Paperback giveaways yielded almost double requests.
To compare results with my paperback giveaways, 773 readers added Out and In to their bookshelves, while the Kindle giveaway netted only 403 requests. Was that due to my buying only the "standard" package? My mistaken assumption was that there would be a greater number of Kindle readers who would add my novel to their to-read shelves.
Although I had costs of $10.63 to mail each hard copy book, the total of about $54 for a paperback giveaway of five copies netted almost twice the number of readers who added my novels to their bookshelves.
That is the primary value in doing a Goodreads giveaway...having your novel on readers' "to-read" shelves. Some readers eventually follow through and read the work, but not the thousands you hope for.
I am now doing another Kindle giveaway for my novel To Leave a Memory and will post those results as soon as I have them.
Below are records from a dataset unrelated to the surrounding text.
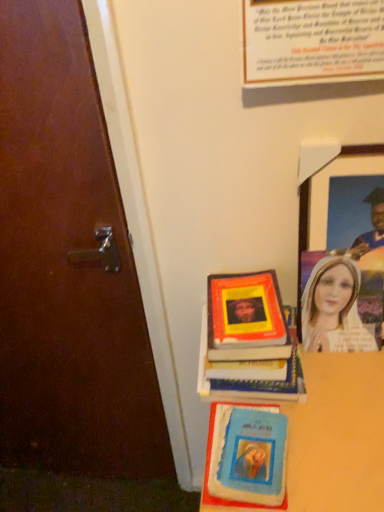 Question: From a real-world perspective, is blue matte book at lower center below smooth wooden table at lower right?

Choices:
 (A) no
 (B) yes

Answer: (A)

Question: From the image's perspective, is blue matte book at lower center on top of smooth wooden table at lower right?

Choices:
 (A) yes
 (B) no

Answer: (A)

Question: Is blue matte book at lower center closer to camera compared to smooth wooden table at lower right?

Choices:
 (A) yes
 (B) no

Answer: (B)

Question: Is blue matte book at lower center in contact with smooth wooden table at lower right?

Choices:
 (A) no
 (B) yes

Answer: (A)

Question: Does blue matte book at lower center have a lesser height compared to smooth wooden table at lower right?

Choices:
 (A) no
 (B) yes

Answer: (B)

Question: From the image's perspective, is blue matte book at lower center below smooth wooden table at lower right?

Choices:
 (A) no
 (B) yes

Answer: (A)

Question: From a real-world perspective, is wooden picture frame at upper right located higher than hardcover book at center?

Choices:
 (A) yes
 (B) no

Answer: (A)

Question: Is wooden picture frame at upper right facing away from hardcover book at center?

Choices:
 (A) yes
 (B) no

Answer: (B)

Question: Is wooden picture frame at upper right aimed at hardcover book at center?

Choices:
 (A) no
 (B) yes

Answer: (A)

Question: Can we say wooden picture frame at upper right lies outside hardcover book at center?

Choices:
 (A) yes
 (B) no

Answer: (A)

Question: Considering the relative sizes of wooden picture frame at upper right and hardcover book at center in the image provided, is wooden picture frame at upper right bigger than hardcover book at center?

Choices:
 (A) yes
 (B) no

Answer: (A)

Question: Is the position of wooden picture frame at upper right less distant than that of hardcover book at center?

Choices:
 (A) no
 (B) yes

Answer: (B)

Question: Can you confirm if smooth wooden table at lower right is smaller than blue matte book at lower center?

Choices:
 (A) yes
 (B) no

Answer: (B) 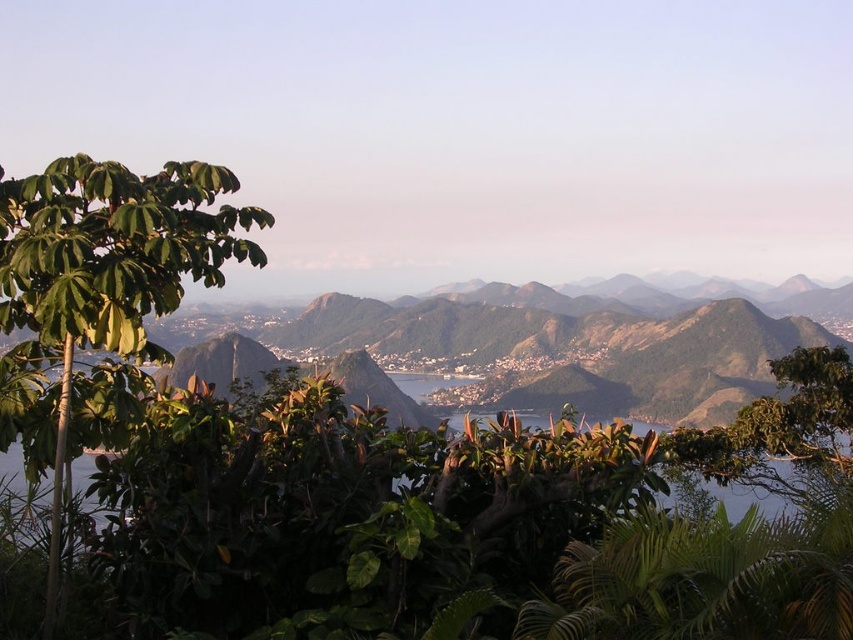 You are standing at the point marked as point [106,276] in the image. What do you see immediately to your left?

To your left at point [106,276] is a green leafy tree.

You are standing at the vantage point and want to walk towards the green leafy tree at left and the green leafy tree at center. Which tree will you reach first?

The green leafy tree at left is closer to the viewer than the green leafy tree at center, so you will reach the green leafy tree at left first. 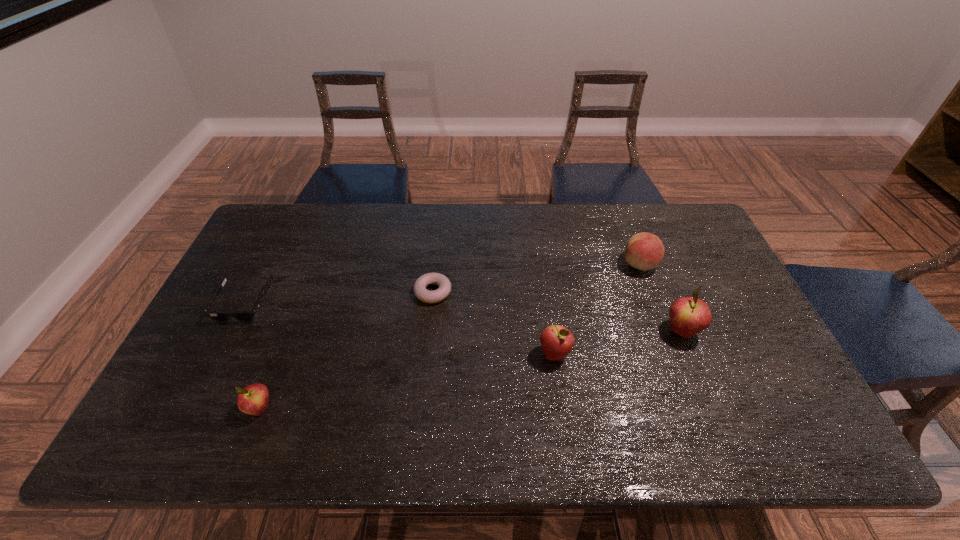 Locate an element on the screen. vacant space at the near edge of the desktop is located at coordinates (585, 397).

Image resolution: width=960 pixels, height=540 pixels. I want to click on vacant space at the left edge of the desktop, so click(205, 335).

Where is `blank space at the right edge of the desktop`? This screenshot has width=960, height=540. blank space at the right edge of the desktop is located at coordinates (711, 284).

Find the location of a particular element. The width and height of the screenshot is (960, 540). free space at the near left corner of the desktop is located at coordinates (223, 396).

Locate an element on the screen. The width and height of the screenshot is (960, 540). free space at the near right corner of the desktop is located at coordinates (791, 399).

At what (x,y) coordinates should I click in order to perform the action: click on empty space between the second apple from left to right and the nearest apple. Please return your answer as a coordinate pair (x, y). The image size is (960, 540). Looking at the image, I should click on (407, 381).

Image resolution: width=960 pixels, height=540 pixels. Find the location of `vacant space that is in between the shortest object and the leftmost object`. vacant space that is in between the shortest object and the leftmost object is located at coordinates (339, 298).

This screenshot has height=540, width=960. Find the location of `empty location between the leftmost apple and the tallest apple`. empty location between the leftmost apple and the tallest apple is located at coordinates (470, 370).

You are a GUI agent. You are given a task and a screenshot of the screen. Output one action in this format:
    pyautogui.click(x=<x>, y=<y>)
    Task: Click on the empty space that is in between the nearest object and the third object from right to left
    Image resolution: width=960 pixels, height=540 pixels.
    Given the screenshot: What is the action you would take?
    pyautogui.click(x=407, y=381)

Identify the location of vacant point located between the second object from left to right and the fourth object from right to left. (347, 350). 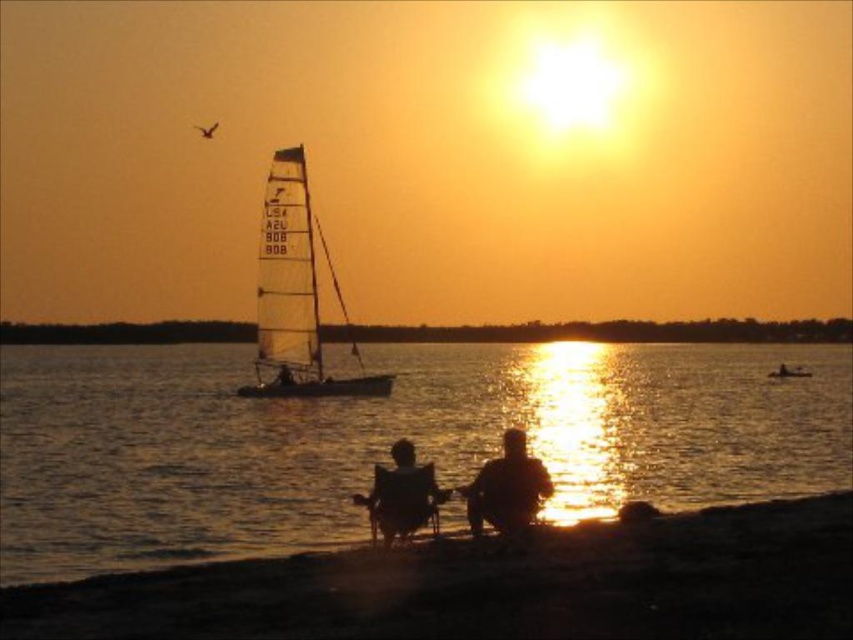 Question: Is dark sand shoreline at lower center thinner than silhouette fabric person at lower center?

Choices:
 (A) yes
 (B) no

Answer: (B)

Question: Observing the image, what is the correct spatial positioning of white translucent sailboat at center in reference to metallic silver sailboat at center?

Choices:
 (A) right
 (B) left

Answer: (B)

Question: Among these points, which one is farthest from the camera?

Choices:
 (A) (476, 522)
 (B) (428, 477)
 (C) (544, 634)

Answer: (B)

Question: Is silvery reflective water at center below silhouette fabric chairs at lower center?

Choices:
 (A) yes
 (B) no

Answer: (B)

Question: Which point is farther to the camera?

Choices:
 (A) silhouette fabric chairs at lower center
 (B) smooth orange sky at center

Answer: (B)

Question: Which object is positioned farthest from the silhouette fabric chairs at lower center?

Choices:
 (A) silhouette fabric person at lower center
 (B) dark sand shoreline at lower center
 (C) white translucent sailboat at center

Answer: (C)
Perhaps the better option is to schedule a free promotion "wide" on Amazon and other sites, receive 10,000 downloads and a number-one ranking -- but only if I spend $500+ advertising my freebie promo with sites like Book Bub, Kindle Nation Daily, Bargain Booksy, The Fussy Librarian, BookSends, and E-Reader News Today.
My point, if any, in this post is to advise other authors about my experience with Goodreads Kindle Giveaways Standard Package, and to let readers know how Indie authors struggle to gain readers and reviews. If Goodreads would provide indie authors with greater marketing-communication value for a giveaway, I might do these more often. But doing a "freebie" in wide distribution yields far more downloads and potential reviews.